Final Letter Grade Determination

Once all assignments have been graded, we will compute your final numeric grade according to the above weighting, rounded to two decimal places. The letter grade that we report to Georgetown on the basis of this numeric grade will then follow the DSAN letter grade policy as follows, where the start and end points for each range are inclusive:

Range Start Range End Letter Grade
92.50 100.00 A
89.50 92.49 A-
87.99 89.49 B+
81.50 87.98 B
79.50 81.49 B-
69.50 79.49 C
59.50 69.49 D
0.00 59.49 F

Official Course Description

The Data Structures, Objects, and Algorithms in Python course will look at built-in data structures, such as dictionaries, lists, tuples, sets, strings, and frozen sets. The course will also cover objects and classes in Python, as well as building new structures and objects. The class will cover algorithms including runtime, recurrence, and development. Applications will include data science problems. Prerequisite: A working or intermediate knowledge of Python. 3 credits.

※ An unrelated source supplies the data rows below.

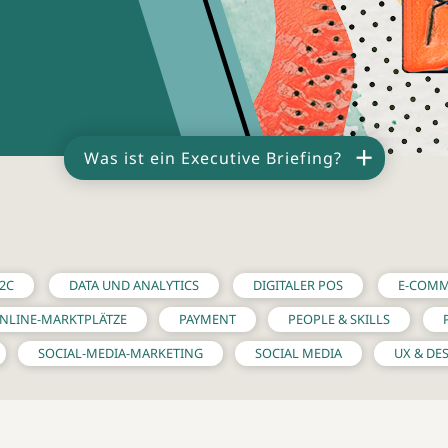
+
Was ist ein Executive Briefing?
ve Briefing zu aktuellen und heiß diskutierten Themen der 
in Form von Zahlen, Daten und Fakten zu allem, was du jet
enen du live mit den Expert:innen der Marketingbranche in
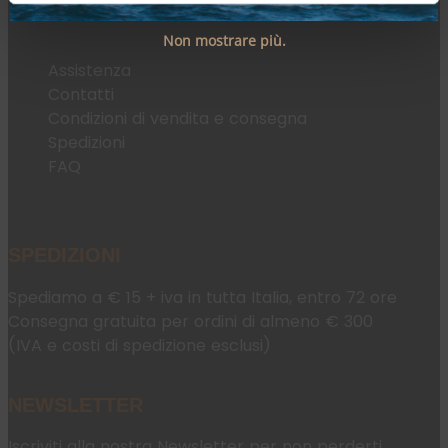
Non mostrare più.
Assistenza
Contatti
Condizioni di vendita e consegna
Spedizioni
FAQ
SPEDIZIONI
Spediamo a € 15 + iva in tutta Italia, entro 72 ore
Consegna gratuita per ordini di almeno € 300
(IVA e costi di spedizione esclusi)
NEWSLETTER
Iscriviti alla nostra Newsletter per non perderti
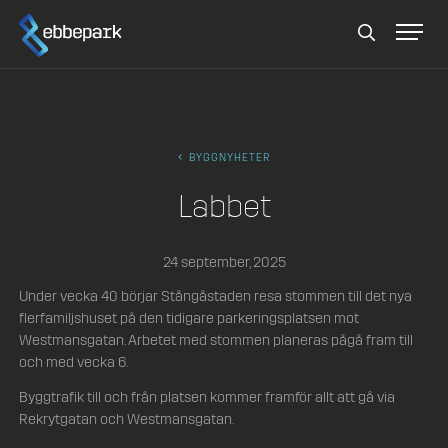
Sök
BYGGNYHETER
Labbet
24 september, 2025
Under vecka 40 börjar Stångåstaden resa stommen till det nya
flerfamiljshuset på den tidigare parkeringsplatsen mot
Westmansgatan. Arbetet med stommen planeras pågå fram till
och med vecka 6.
Byggtrafik till och från platsen kommer framför allt att gå via
Rekrytgatan och Westmansgatan.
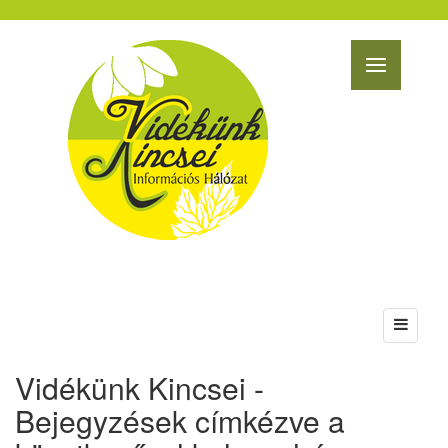
Vidékünk Kincsei -
Bejegyzések címkézve a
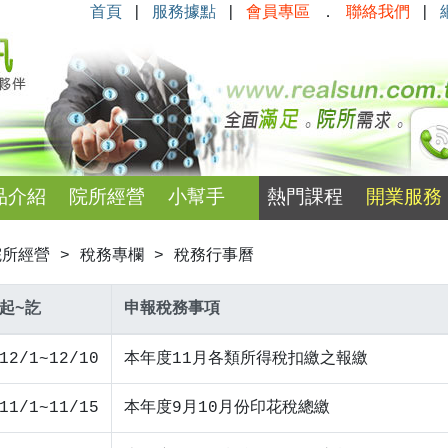
首頁
|
服務據點
|
會員專區
．
聯絡我們
|
品介紹
院所經營
小幫手
熱門課程
開業服務
所經營 > 稅務專欄 > 稅務行事曆
起~訖
申報稅務事項
12/1~12/10
本年度11月各類所得稅扣繳之報繳
11/1~11/15
本年度9月10月份印花稅總繳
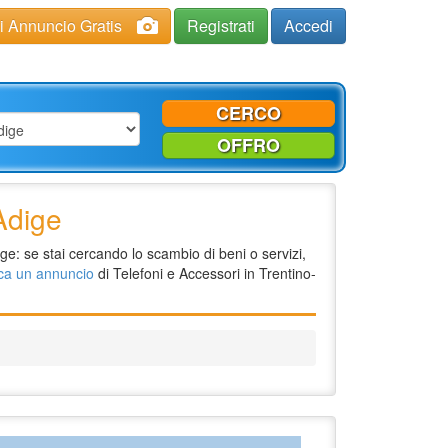
ci Annuncio Gratis
Registrati
Accedi
CERCO
OFFRO
Adige
ge: se stai cercando lo scambio di beni o servizi,
ca un annuncio
di Telefoni e Accessori in Trentino-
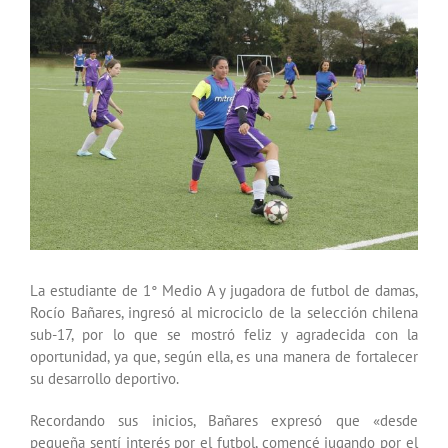
Ver
imagen
más
grande
La estudiante de 1° Medio A y jugadora de futbol de damas,
Rocío Bañares, ingresó al microciclo de la selección chilena
sub-17, por lo que se mostró feliz y agradecida con la
oportunidad, ya que, según ella, es una manera de fortalecer
su desarrollo deportivo.
Recordando sus inicios, Bañares expresó que «desde
pequeña sentí interés por el futbol, comencé jugando por el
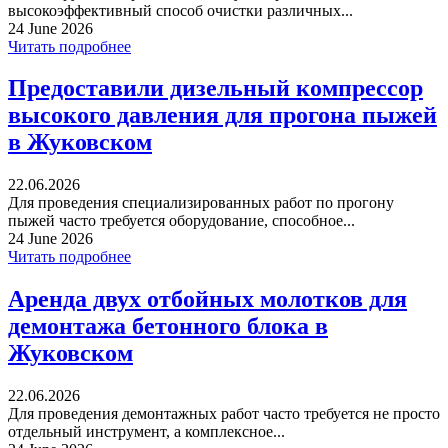
высокоэффективный способ очистки различных...
24 June 2026
Читать подробнее
Предоставили дизельный компрессор
высокого давления для прогона пыжей
в Жуковском
22.06.2026
Для проведения специализированных работ по прогону
пыжей часто требуется оборудование, способное...
24 June 2026
Читать подробнее
Аренда двух отбойных молотков для
демонтажа бетонного блока в
Жуковском
22.06.2026
Для проведения демонтажных работ часто требуется не просто
отдельный инструмент, а комплексное...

Title IX/Sexual Misconduct Statement

Georgetown University and its faculty are committed to supporting survivors and those impacted by sexual misconduct, which includes sexual assault, sexual harassment, relationship violence, and stalking. Georgetown requires faculty members, unless otherwise designated as confidential, to report all disclosures of sexual misconduct to the University Title IX Coordinator or a Deputy Title IX Coordinator.

If you disclose an incident of sexual misconduct to a professor in or outside of the classroom (with the exception of disclosures in papers), that faculty member must report the incident to the Title IX Coordinator, or Deputy Title IX Coordinator. The coordinator will, in turn, reach out to the student to provide support, resources, and the option to meet. [Please note that the student is not required to meet with the Title IX coordinator.]. More information about reporting options and resources can be found in the Sexual Misconduct Resource Center.

If you would prefer to speak to someone confidentially, Georgetown has a number of fully confidential professional resources that can provide support and assistance. These resources include:

  • Health Education Services for Sexual Assault Response and Prevention: Confidential email sarp@georgetown.edu
  • Counseling and Psychiatric Services (CAPS): 202-687-6985
    • After hours you can call 833-960-3006 to reach Fonemed, a telehealth service, and ask for the on-call CAPS clinician

GSAS Resources and Policies for Students

You can find a collection of relevant resources and policies for students on the GSAS website, and the Provost’s policy on accommodating students’ religious observances on the Campus Ministry website.

You can also make use of the Student Academic Resource Center. In particular, within the Resource Center there is a link to Georgetown’s Disability Support page. If you believe you have a disability, you can contact the Academic Resource Center (arc@georgetown.edu) for further information. The ARC is located in the Leavey Center, Suite 335 (202-687-8354), and it is the campus office responsible for reviewing documentation provided by students with disabilities and for determining reasonable accommodations in accordance with the Americans with Disabilities Act (ADA) and University policies.